» **PROMPT**
Copy each line below containing "content".

» **DATA EXCERPTS**

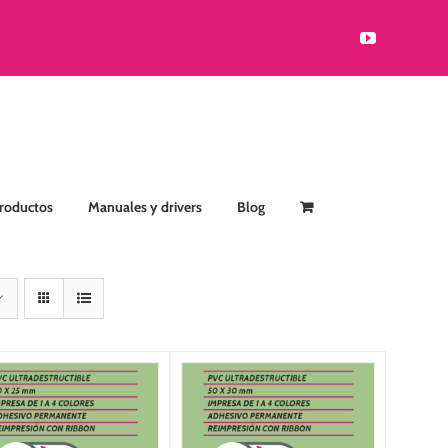
YouTube
Productos
Manuales y drivers
Blog
SELECCIONAR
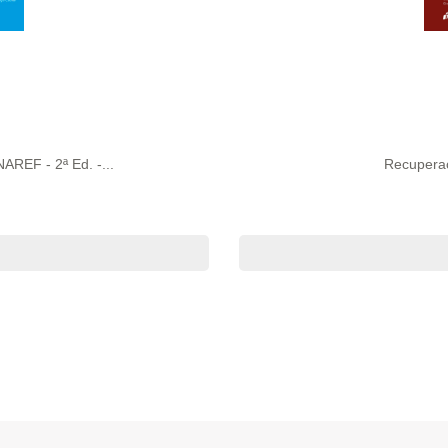
REF - 2ª Ed. -...
Recuperaç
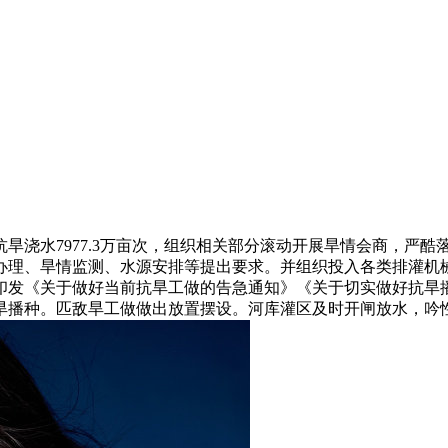
浇水7977.3万亩次，组织相关部分滚动开展旱情会商，严酷
理、旱情监测、水源安排等提出要求。并组织投入各类排灌机械1
印发《关于做好当前抗旱工做的告急通知》《关于切实做好抗旱
旱播种。匹敌旱工做做出放置摆设。河库灌区及时开闸放水，吟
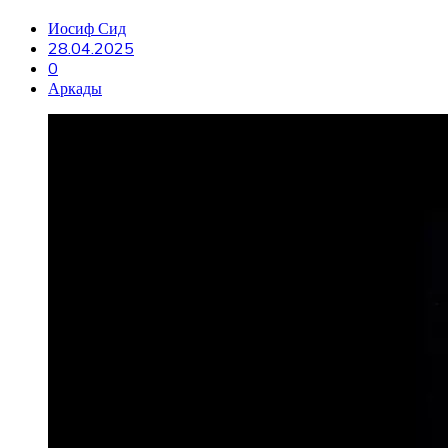
Иосиф Сид
28.04.2025
0
Аркады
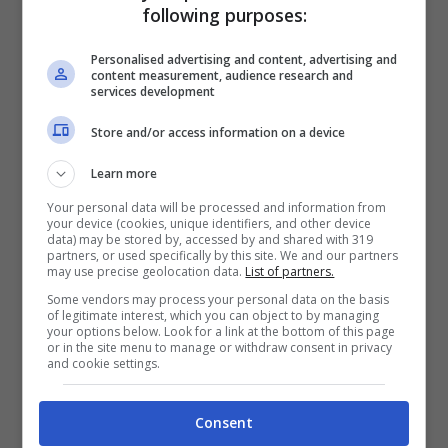
following purposes:
Personalised advertising and content, advertising and
content measurement, audience research and
services development
Store and/or access information on a device
Learn more
Your personal data will be processed and information from
your device (cookies, unique identifiers, and other device
data) may be stored by, accessed by and shared with 319
partners, or used specifically by this site. We and our partners
Classifica singoli più venduti in
may use precise geolocation data.
List of partners.
Inghilterra aggiornata al 26 giugno 2012
Some vendors may process your personal data on the basis
of legitimate interest, which you can object to by managing
your options below. Look for a link at the bottom of this page
or in the site menu to manage or withdraw consent in privacy
Payphone –
Maroon 5
ft.
Wiz Khalifa
and cookie settings.
Call My Name –
Cheryl Cole
Consent
Whistle –
Flo Rida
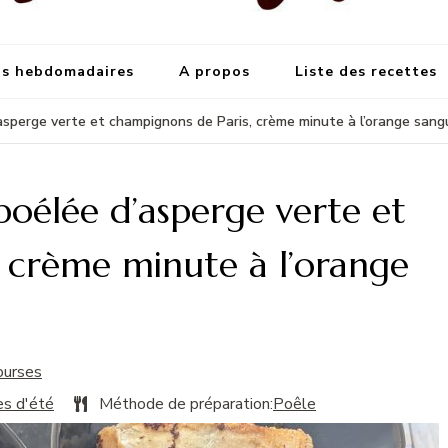
s meilleures recettes
et grandes occasions
s hebdomadaires
A propos
Liste des recettes
 d’asperge verte et champignons de Paris, crème minute à l’orange sang
, poélée d’asperge verte et
 crème minute à l’orange
ourses
s d'été
Méthode de préparation:
Poêle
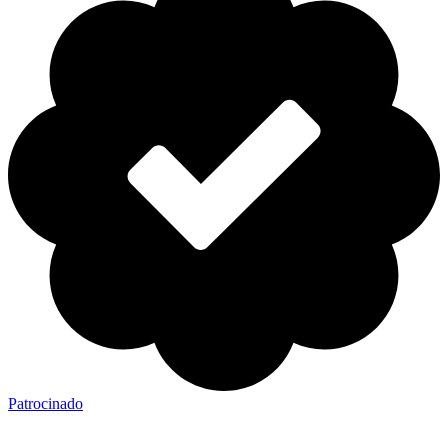
Patrocinado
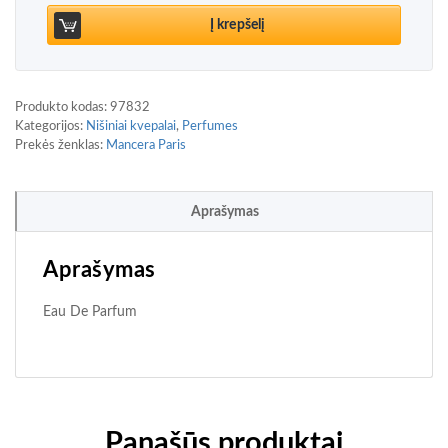
Į krepšelį
Produkto kodas:
97832
Kategorijos:
Nišiniai kvepalai
,
Perfumes
Prekės ženklas:
Mancera Paris
Aprašymas
Aprašymas
Eau De Parfum
Panašūs produktai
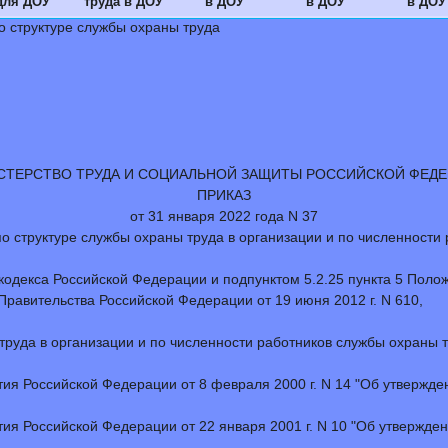
для ДОУ
труда в ДОУ
в ДОУ
в ДОУ
в ДОУ
о структуре службы охраны труда
ТЕРСТВО ТРУДА И СОЦИАЛЬНОЙ ЗАЩИТЫ РОССИЙСКОЙ ФЕД
ПРИКАЗ
от 31 января 2022 года N 37
 структуре службы охраны труда в организации и по численности
о кодекса Российской Федерации и подпунктом 5.2.25 пункта 5 Пол
равительства Российской Федерации от 19 июня 2012 г. N 610,
 труда в организации и по численности работников службы охраны 
тия Российской Федерации от 8 февраля 2000 г. N 14 "Об утвержд
тия Российской Федерации от 22 января 2001 г. N 10 "Об утвержд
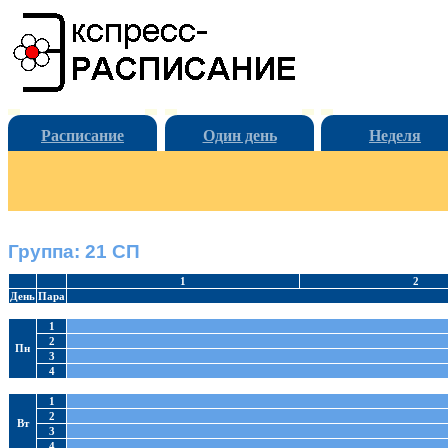
Расписание
Один день
Неделя
Группа: 21 СП
1
2
День
Пара
1
2
Пн
3
4
1
2
Вт
3
4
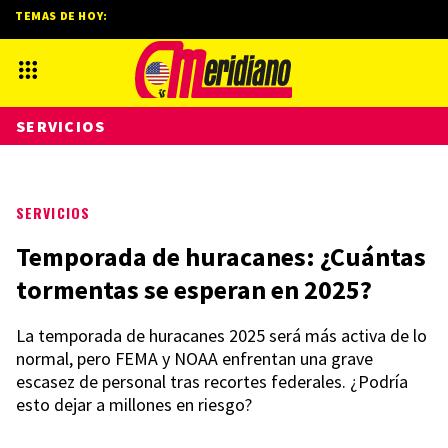
TEMAS DE HOY:
SERVICIOS
SERVICIOS
Temporada de huracanes: ¿Cuántas
tormentas se esperan en 2025?
La temporada de huracanes 2025 será más activa de lo
normal, pero FEMA y NOAA enfrentan una grave
escasez de personal tras recortes federales. ¿Podría
esto dejar a millones en riesgo?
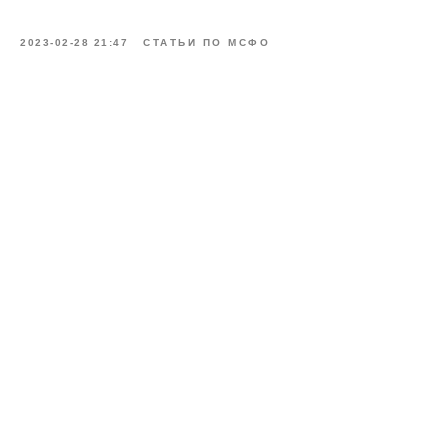
2023-02-28 21:47
СТАТЬИ ПО МСФО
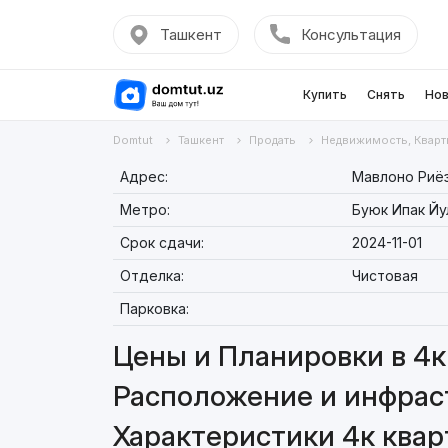
Ташкент
Консультация
Купить
Снять
Нов
Domtut
Ташкент
Продать
Недвижимость, Кварт
Адрес:
Мавлоно Риёзи
Метро:
Буюк Ипак Йу
Срок сдачи:
2024-11-01
Отделка:
Чистовая
Парковка:
Цены и Планировки в 4к 
Расположение и инфраст
Характеристики 4к кварт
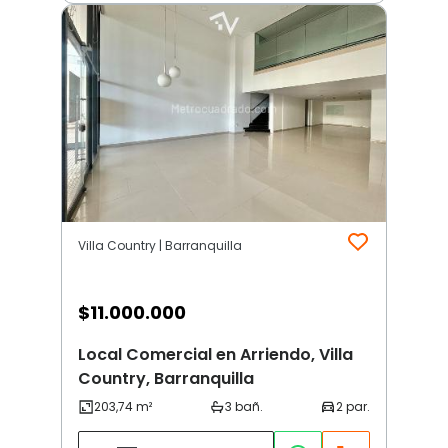
Villa Country | Barranquilla
$
11.000.000
Local Comercial en Arriendo, Villa
Country, Barranquilla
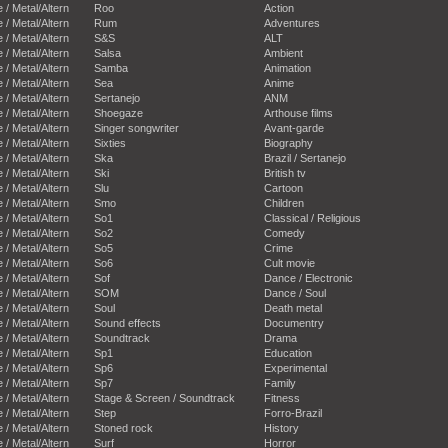
e / Metal/Altern
Roo
Action
e / Metal/Altern
Rum
Adventures
e / Metal/Altern
S&S
ALT
e / Metal/Altern
Salsa
Ambient
e / Metal/Altern
Samba
Animation
e / Metal/Altern
Sea
Anime
e / Metal/Altern
Sertanejo
ANM
e / Metal/Altern
Shoegaze
Arthouse films
e / Metal/Altern
Singer songwriter
Avant-garde
e / Metal/Altern
Sixties
Biography
e / Metal/Altern
Ska
Brazil / Sertanejo
e / Metal/Altern
Ski
British tv
e / Metal/Altern
Slu
Cartoon
e / Metal/Altern
Smo
Children
e / Metal/Altern
So1
Classical / Religious
e / Metal/Altern
So2
Comedy
e / Metal/Altern
So5
Crime
e / Metal/Altern
So6
Cult movie
e / Metal/Altern
Sof
Dance / Electronic
e / Metal/Altern
SOM
Dance / Soul
e / Metal/Altern
Soul
Death metal
e / Metal/Altern
Sound effects
Documentry
e / Metal/Altern
Soundtrack
Drama
e / Metal/Altern
Sp1
Education
e / Metal/Altern
Sp6
Experimental
e / Metal/Altern
Sp7
Family
e / Metal/Altern
Stage & Screen / Soundtrack
Fitness
e / Metal/Altern
Step
Forro-Brazil
e / Metal/Altern
Stoned rock
History
e / Metal/Altern
Surf
Horror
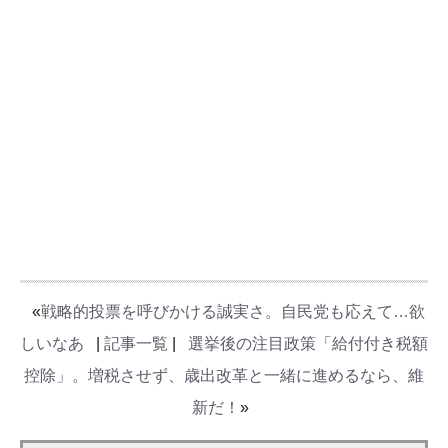
«
戦略的投票を呼びかける誠実さ。自民党も応えて…欲
しいなあ
|
記事一覧
|
選挙後の注目政策「給付付き税額
控除」。増税させず、歳出改革と一緒に進めるなら、維
新だ！
»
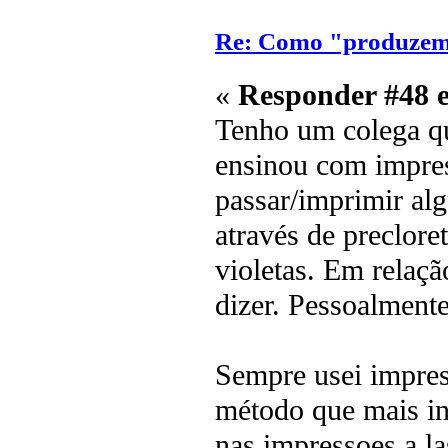
Re: Como "produzem"
«
Responder #48 
Tenho um colega qu
ensinou com impres
passar/imprimir al
através de preclore
violetas. Em relaçã
dizer. Pessoalmente
Sempre usei impress
método que mais in
nas impressoes a l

» **RESPONSE TO THIS EXERCISE**
Personalised advertising and content, advertising and
content measurement, audience research and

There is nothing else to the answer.